The task: Each entry that follows should be given again word for word; please leave out its pictures.

Listed records:

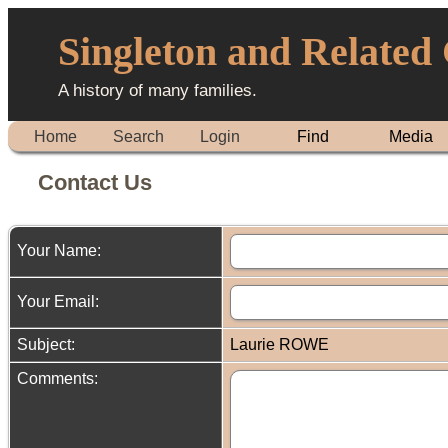
Singleton and Related
A history of many families.
Home
Search
Login
Find
Media
Contact Us
Your Name:
Your Email:
Subject:
Laurie ROWE
Comments:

Solution to this task:
Singleton and Related
A history of many families.
Home
Search
Login
Find
Media
Contact Us
Your Name:
Your Email:
Subject:
Laurie ROWE
Comments:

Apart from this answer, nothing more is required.